L’influenza e le infezioni respiratorie rappresentano tra le condizioni più comuni nei mesi freddi, ma possono manifestarsi in qualsiasi periodo dell’anno. Sebbene siano spesso considerate disturbi lievi, in alcune persone possono sfociare in complicazioni anche serie, soprattutto a livello polmonare e cardiovascolare. Capire come si sviluppano, quali sintomi osservare e come prevenirle è essenziale per proteggere la salute.
Che cos’è l’influenza e come si differenzia dalle altre infezioni respiratorie
L’influenza è causata dai virus influenzali, principalmente i ceppi A e B, e colpisce in modo acuto le vie respiratorie. Si distingue dal semplice raffreddore perché provoca sintomi più intensi e generalizzati, come febbre alta, dolori muscolari e forte spossatezza.
Le infezioni respiratorie, invece, possono essere causate da molti virus (rhinovirus, adenovirus, RSV, parainfluenzali) o batteri (come Streptococcus pneumoniae). Possono interessare:
- alte vie respiratorie (naso, gola, seni paranasali)

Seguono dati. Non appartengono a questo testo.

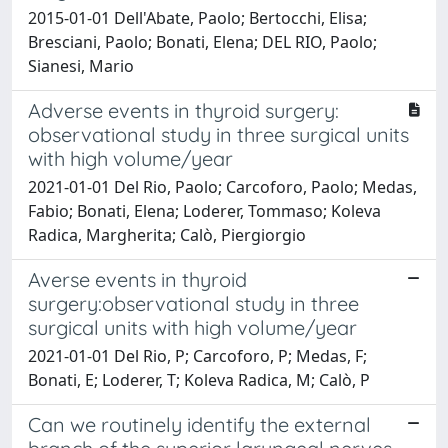
2015-01-01 Dell'Abate, Paolo; Bertocchi, Elisa;
Bresciani, Paolo; Bonati, Elena; DEL RIO, Paolo;
Sianesi, Mario
Adverse events in thyroid surgery:
observational study in three surgical units
with high volume/year
2021-01-01 Del Rio, Paolo; Carcoforo, Paolo; Medas,
Fabio; Bonati, Elena; Loderer, Tommaso; Koleva
Radica, Margherita; Calò, Piergiorgio
Averse events in thyroid
surgery:observational study in three
surgical units with high volume/year
2021-01-01 Del Rio, P; Carcoforo, P; Medas, F;
Bonati, E; Loderer, T; Koleva Radica, M; Calò, P
Can we routinely identify the external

- basse vie respiratorie (bronchi, polmoni)
Quando si estendono ai polmoni, possono evolvere in polmoniti, più rischiose per bambini, anziani e persone con malattie croniche.
Sintomi principali dell’influenza
- Febbre alta improvvisa
- Dolori muscolari e articolari
- Mal di testa
- Brividi
- Stanchezza intensa
- Tosse secca persistente
- Mal di gola
- Congestione nasale
In molti casi i sintomi durano 5–7 giorni, ma la stanchezza può persistere anche più a lungo.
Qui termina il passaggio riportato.